WHEREAS, the Fund desires to appoint the Bank as its registrar,
transfer agent, dividend paying agent and agent in connection with certain other
activities to be agreed to by the parties and the Bank desires to accept such
appointment;
NOW, THEREFORE, in consideration of the mutual covenants herein
contained, the parties hereto agree as follows:
Article 1. Terms of Appointment; Duties of the Bank
1.01 Subject to the terms and conditions set forth in this
Agreement, the Fund hereby employs and appoints the Bank to act as, and the Bank
agrees to act as registrar, transfer agent for the Fund's authorized and issued
shares of its Common Stock ("Shares"), dividend paying agent and agent in
connection with any distribution reinvestment and Cash Purchase Plan as set out
in the prospectus of the Fund, corresponding to the date of this Agreement.

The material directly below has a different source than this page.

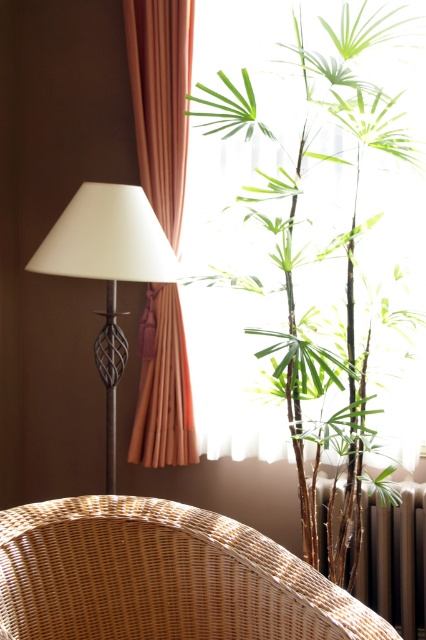 Is woven wicker armchair at lower left wider than matte white lamp at left?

1.02 The Bank agrees that it will perform the following services:
(a) In accordance with procedures established from time to time by
agreement between the Fund and the Bank, the Bank shall:
(i) Issue and record the appropriate number of Shares as
authorized and hold such Shares in the appropriate Stockholder account;
(ii) Effect transfers of Shares by the registered owners thereof
upon receipt of appropriate documentation;
(iii) Prepare and transmit payments for dividends and
distributions declared by the Fund;
(iv) Prepare and transmit payments in connection with the
redemption of shares or the payment of liquidation proceeds pursuant to
instructions by the Fund;
(v) Issue replacement certificates for those certificates
alleged to have been lost, stolen or destroyed upon receipt by the Bank of
indemnification satisfactory to the Bank and protecting the Bank and the Fund,
and the Bank at its option, may issue replacement certificates in place of
mutilated stock certificates upon presentation thereof and without such
indemnity;
(vi) Act as agent for Stockholders pursuant to the distribution
reinvestment and cash purchase plan, as amended from time to time.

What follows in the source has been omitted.